Document layout detection data
————————
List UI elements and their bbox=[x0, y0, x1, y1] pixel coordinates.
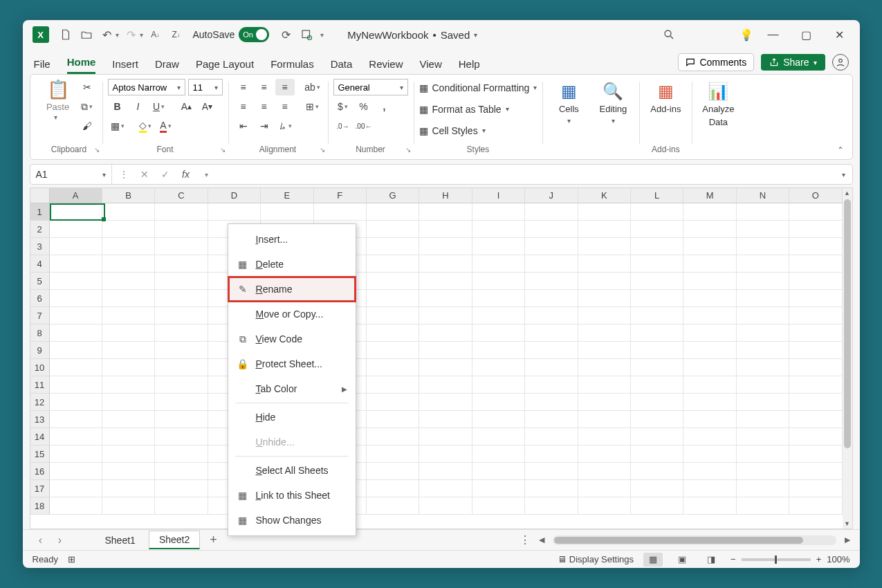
align-right-icon[interactable]: ≡ bbox=[275, 98, 295, 115]
next-sheet-icon[interactable]: › bbox=[52, 532, 68, 549]
cell-L2[interactable] bbox=[631, 221, 683, 238]
cell-L17[interactable] bbox=[631, 480, 683, 497]
tab-page-layout[interactable]: Page Layout bbox=[196, 58, 254, 74]
col-header-E[interactable]: E bbox=[261, 188, 313, 203]
cell-C4[interactable] bbox=[155, 255, 208, 273]
cell-K12[interactable] bbox=[578, 394, 631, 411]
cell-A18[interactable] bbox=[50, 497, 102, 515]
cell-O18[interactable] bbox=[789, 497, 842, 515]
bold-button[interactable]: B bbox=[108, 98, 127, 115]
ctx-insert[interactable]: Insert... bbox=[228, 227, 356, 252]
col-header-F[interactable]: F bbox=[314, 188, 367, 203]
cell-H2[interactable] bbox=[419, 221, 472, 238]
cell-B6[interactable] bbox=[102, 290, 155, 307]
cell-K7[interactable] bbox=[578, 307, 631, 324]
cell-G5[interactable] bbox=[367, 273, 419, 290]
cell-H10[interactable] bbox=[419, 359, 472, 376]
cell-K3[interactable] bbox=[578, 238, 631, 255]
cell-N2[interactable] bbox=[737, 221, 789, 238]
cell-A13[interactable] bbox=[50, 411, 102, 428]
cell-B10[interactable] bbox=[102, 359, 155, 376]
cell-G2[interactable] bbox=[367, 221, 419, 238]
cell-B16[interactable] bbox=[102, 463, 155, 480]
cell-A5[interactable] bbox=[50, 273, 102, 290]
cell-H15[interactable] bbox=[419, 445, 472, 463]
ctx-protect-sheet[interactable]: 🔒Protect Sheet... bbox=[228, 351, 356, 376]
cell-M10[interactable] bbox=[683, 359, 736, 376]
align-left-icon[interactable]: ≡ bbox=[234, 98, 253, 115]
cell-I3[interactable] bbox=[472, 238, 525, 255]
row-header-6[interactable]: 6 bbox=[30, 290, 50, 307]
cell-J12[interactable] bbox=[525, 394, 578, 411]
accessibility-icon[interactable]: ⊞ bbox=[68, 554, 75, 564]
cell-J6[interactable] bbox=[525, 290, 578, 307]
open-file-icon[interactable] bbox=[77, 25, 96, 44]
maximize-button[interactable]: ▢ bbox=[791, 24, 823, 46]
cell-B17[interactable] bbox=[102, 480, 155, 497]
cell-C5[interactable] bbox=[155, 273, 208, 290]
cell-O17[interactable] bbox=[789, 480, 842, 497]
decrease-decimal-icon[interactable]: .00← bbox=[354, 118, 374, 134]
row-header-16[interactable]: 16 bbox=[30, 463, 50, 480]
ctx-show-changes[interactable]: ▦Show Changes bbox=[228, 508, 356, 533]
tab-data[interactable]: Data bbox=[331, 58, 353, 74]
normal-view-icon[interactable]: ▦ bbox=[643, 553, 663, 567]
cell-G9[interactable] bbox=[367, 342, 419, 359]
cell-J15[interactable] bbox=[525, 445, 578, 463]
cell-G18[interactable] bbox=[367, 497, 419, 515]
alignment-launcher-icon[interactable]: ↘ bbox=[320, 146, 325, 154]
cell-A9[interactable] bbox=[50, 342, 102, 359]
cell-K13[interactable] bbox=[578, 411, 631, 428]
cell-C18[interactable] bbox=[155, 497, 208, 515]
cell-L5[interactable] bbox=[631, 273, 683, 290]
cell-G13[interactable] bbox=[367, 411, 419, 428]
currency-icon[interactable]: $ bbox=[333, 98, 353, 115]
fill-color-icon[interactable]: ◇ bbox=[136, 118, 155, 134]
cell-O16[interactable] bbox=[789, 463, 842, 480]
cell-I7[interactable] bbox=[472, 307, 525, 324]
hscroll-right-icon[interactable]: ▶ bbox=[845, 535, 850, 544]
cell-M5[interactable] bbox=[683, 273, 736, 290]
hscroll-thumb[interactable] bbox=[554, 537, 803, 544]
orientation-icon[interactable]: ⭞ bbox=[275, 118, 295, 134]
row-header-13[interactable]: 13 bbox=[30, 411, 50, 428]
row-header-18[interactable]: 18 bbox=[30, 497, 50, 515]
cell-B3[interactable] bbox=[102, 238, 155, 255]
zoom-in-icon[interactable]: + bbox=[816, 554, 822, 564]
enter-formula-icon[interactable]: ✓ bbox=[156, 165, 174, 184]
tab-review[interactable]: Review bbox=[369, 58, 403, 74]
cell-N5[interactable] bbox=[737, 273, 789, 290]
cell-A12[interactable] bbox=[50, 394, 102, 411]
cell-M9[interactable] bbox=[683, 342, 736, 359]
cell-G6[interactable] bbox=[367, 290, 419, 307]
cell-H8[interactable] bbox=[419, 324, 472, 342]
font-name-dropdown[interactable]: Aptos Narrow▾ bbox=[108, 79, 185, 95]
row-header-1[interactable]: 1 bbox=[30, 203, 50, 221]
cell-G4[interactable] bbox=[367, 255, 419, 273]
cell-H13[interactable] bbox=[419, 411, 472, 428]
align-bottom-icon[interactable]: ≡ bbox=[275, 79, 295, 95]
cell-B7[interactable] bbox=[102, 307, 155, 324]
copy-icon[interactable]: ⧉ bbox=[77, 98, 97, 115]
minimize-button[interactable]: — bbox=[757, 24, 789, 46]
cell-M8[interactable] bbox=[683, 324, 736, 342]
collapse-ribbon-icon[interactable]: ⌃ bbox=[837, 145, 844, 155]
cell-J9[interactable] bbox=[525, 342, 578, 359]
cell-C11[interactable] bbox=[155, 376, 208, 394]
cell-N1[interactable] bbox=[737, 203, 789, 221]
cell-O14[interactable] bbox=[789, 428, 842, 445]
cell-M16[interactable] bbox=[683, 463, 736, 480]
window-title[interactable]: MyNewWorkbook • Saved ▾ bbox=[327, 29, 657, 41]
cell-J2[interactable] bbox=[525, 221, 578, 238]
cell-F1[interactable] bbox=[314, 203, 367, 221]
cell-E1[interactable] bbox=[261, 203, 313, 221]
cell-G14[interactable] bbox=[367, 428, 419, 445]
comma-icon[interactable]: , bbox=[375, 98, 394, 115]
vertical-scrollbar[interactable]: ▲ ▼ bbox=[843, 188, 852, 529]
tab-formulas[interactable]: Formulas bbox=[270, 58, 314, 74]
cell-C3[interactable] bbox=[155, 238, 208, 255]
col-header-I[interactable]: I bbox=[472, 188, 525, 203]
cell-G17[interactable] bbox=[367, 480, 419, 497]
cell-A2[interactable] bbox=[50, 221, 102, 238]
row-header-12[interactable]: 12 bbox=[30, 394, 50, 411]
————————
▶ [INSTRUCTIONS TO FOLLOW]: Repeat every line of the data above exactly, but drop the pictures.

▶ [EXPECTED ANSWER]:
List UI elements and their bbox=[x0, y0, x1, y1] pixel coordinates.
align-right-icon[interactable]: ≡ bbox=[275, 98, 295, 115]
next-sheet-icon[interactable]: › bbox=[52, 532, 68, 549]
cell-L2[interactable] bbox=[631, 221, 683, 238]
cell-L17[interactable] bbox=[631, 480, 683, 497]
tab-page-layout[interactable]: Page Layout bbox=[196, 58, 254, 74]
col-header-E[interactable]: E bbox=[261, 188, 313, 203]
cell-C4[interactable] bbox=[155, 255, 208, 273]
cell-K12[interactable] bbox=[578, 394, 631, 411]
cell-A18[interactable] bbox=[50, 497, 102, 515]
cell-O18[interactable] bbox=[789, 497, 842, 515]
bold-button[interactable]: B bbox=[108, 98, 127, 115]
ctx-insert[interactable]: Insert... bbox=[228, 227, 356, 252]
col-header-F[interactable]: F bbox=[314, 188, 367, 203]
cell-H2[interactable] bbox=[419, 221, 472, 238]
cell-B6[interactable] bbox=[102, 290, 155, 307]
cell-K7[interactable] bbox=[578, 307, 631, 324]
cell-G5[interactable] bbox=[367, 273, 419, 290]
cell-H10[interactable] bbox=[419, 359, 472, 376]
cell-K3[interactable] bbox=[578, 238, 631, 255]
cell-N2[interactable] bbox=[737, 221, 789, 238]
cell-A13[interactable] bbox=[50, 411, 102, 428]
cell-B10[interactable] bbox=[102, 359, 155, 376]
cell-G2[interactable] bbox=[367, 221, 419, 238]
cell-B16[interactable] bbox=[102, 463, 155, 480]
cell-A5[interactable] bbox=[50, 273, 102, 290]
cell-H15[interactable] bbox=[419, 445, 472, 463]
ctx-protect-sheet[interactable]: 🔒Protect Sheet... bbox=[228, 351, 356, 376]
cell-M10[interactable] bbox=[683, 359, 736, 376]
align-left-icon[interactable]: ≡ bbox=[234, 98, 253, 115]
cell-I3[interactable] bbox=[472, 238, 525, 255]
row-header-6[interactable]: 6 bbox=[30, 290, 50, 307]
cell-J12[interactable] bbox=[525, 394, 578, 411]
accessibility-icon[interactable]: ⊞ bbox=[68, 554, 75, 564]
cell-J6[interactable] bbox=[525, 290, 578, 307]
open-file-icon[interactable] bbox=[77, 25, 96, 44]
maximize-button[interactable]: ▢ bbox=[791, 24, 823, 46]
cell-B17[interactable] bbox=[102, 480, 155, 497]
cell-C5[interactable] bbox=[155, 273, 208, 290]
cell-O17[interactable] bbox=[789, 480, 842, 497]
decrease-decimal-icon[interactable]: .00← bbox=[354, 118, 374, 134]
row-header-16[interactable]: 16 bbox=[30, 463, 50, 480]
ctx-show-changes[interactable]: ▦Show Changes bbox=[228, 508, 356, 533]
tab-data[interactable]: Data bbox=[331, 58, 353, 74]
normal-view-icon[interactable]: ▦ bbox=[643, 553, 663, 567]
cell-G9[interactable] bbox=[367, 342, 419, 359]
cell-J15[interactable] bbox=[525, 445, 578, 463]
cell-G18[interactable] bbox=[367, 497, 419, 515]
alignment-launcher-icon[interactable]: ↘ bbox=[320, 146, 325, 154]
cell-A9[interactable] bbox=[50, 342, 102, 359]
cell-K13[interactable] bbox=[578, 411, 631, 428]
cell-C18[interactable] bbox=[155, 497, 208, 515]
cell-L5[interactable] bbox=[631, 273, 683, 290]
cell-G13[interactable] bbox=[367, 411, 419, 428]
currency-icon[interactable]: $ bbox=[333, 98, 353, 115]
fill-color-icon[interactable]: ◇ bbox=[136, 118, 155, 134]
cell-O16[interactable] bbox=[789, 463, 842, 480]
cell-I7[interactable] bbox=[472, 307, 525, 324]
hscroll-right-icon[interactable]: ▶ bbox=[845, 535, 850, 544]
cell-M5[interactable] bbox=[683, 273, 736, 290]
hscroll-thumb[interactable] bbox=[554, 537, 803, 544]
orientation-icon[interactable]: ⭞ bbox=[275, 118, 295, 134]
row-header-13[interactable]: 13 bbox=[30, 411, 50, 428]
row-header-18[interactable]: 18 bbox=[30, 497, 50, 515]
cell-B3[interactable] bbox=[102, 238, 155, 255]
zoom-in-icon[interactable]: + bbox=[816, 554, 822, 564]
enter-formula-icon[interactable]: ✓ bbox=[156, 165, 174, 184]
tab-review[interactable]: Review bbox=[369, 58, 403, 74]
cell-N5[interactable] bbox=[737, 273, 789, 290]
cell-A12[interactable] bbox=[50, 394, 102, 411]
cell-M9[interactable] bbox=[683, 342, 736, 359]
cell-G6[interactable] bbox=[367, 290, 419, 307]
cell-H8[interactable] bbox=[419, 324, 472, 342]
font-name-dropdown[interactable]: Aptos Narrow▾ bbox=[108, 79, 185, 95]
row-header-1[interactable]: 1 bbox=[30, 203, 50, 221]
cell-G4[interactable] bbox=[367, 255, 419, 273]
cell-H13[interactable] bbox=[419, 411, 472, 428]
align-bottom-icon[interactable]: ≡ bbox=[275, 79, 295, 95]
cell-B7[interactable] bbox=[102, 307, 155, 324]
copy-icon[interactable]: ⧉ bbox=[77, 98, 97, 115]
minimize-button[interactable]: — bbox=[757, 24, 789, 46]
cell-M8[interactable] bbox=[683, 324, 736, 342]
collapse-ribbon-icon[interactable]: ⌃ bbox=[837, 145, 844, 155]
cell-J9[interactable] bbox=[525, 342, 578, 359]
cell-C11[interactable] bbox=[155, 376, 208, 394]
cell-N1[interactable] bbox=[737, 203, 789, 221]
cell-O14[interactable] bbox=[789, 428, 842, 445]
cell-M16[interactable] bbox=[683, 463, 736, 480]
window-title[interactable]: MyNewWorkbook • Saved ▾ bbox=[327, 29, 657, 41]
cell-J2[interactable] bbox=[525, 221, 578, 238]
cell-F1[interactable] bbox=[314, 203, 367, 221]
cell-E1[interactable] bbox=[261, 203, 313, 221]
cell-G14[interactable] bbox=[367, 428, 419, 445]
comma-icon[interactable]: , bbox=[375, 98, 394, 115]
vertical-scrollbar[interactable]: ▲ ▼ bbox=[843, 188, 852, 529]
tab-formulas[interactable]: Formulas bbox=[270, 58, 314, 74]
cell-C3[interactable] bbox=[155, 238, 208, 255]
col-header-I[interactable]: I bbox=[472, 188, 525, 203]
cell-G17[interactable] bbox=[367, 480, 419, 497]
cell-A2[interactable] bbox=[50, 221, 102, 238]
row-header-12[interactable]: 12 bbox=[30, 394, 50, 411]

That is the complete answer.